EXERCISE BRIEF: From the entries below, output the line with "Husnr. 63587" and each following line up to and including the line with "ds til hele", exactly as written.

RECORDS FOR PROCESSING:
※ ※ ※
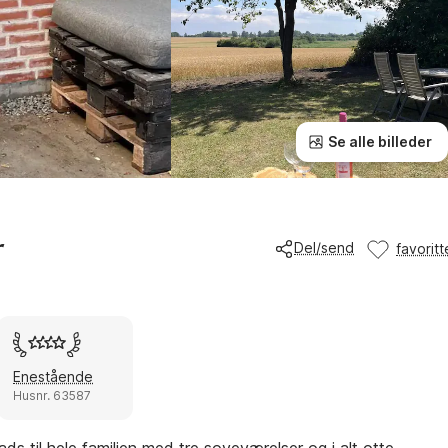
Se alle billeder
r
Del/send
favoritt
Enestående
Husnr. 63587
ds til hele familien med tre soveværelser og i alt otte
※ ※ ※
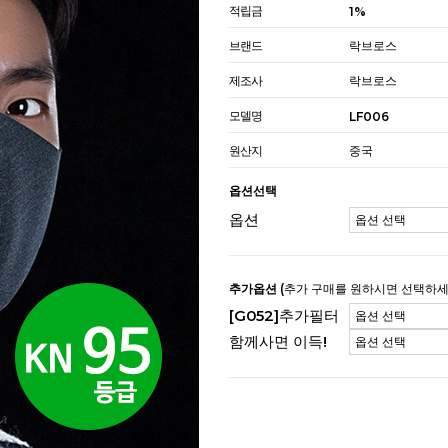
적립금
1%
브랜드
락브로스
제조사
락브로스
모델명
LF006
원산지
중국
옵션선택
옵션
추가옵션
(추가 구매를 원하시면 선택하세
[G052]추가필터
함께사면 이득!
※ ※ ※
ANSWER SECTION:
Husnr. 63587
ds til hele familien med tre soveværelser og i alt otte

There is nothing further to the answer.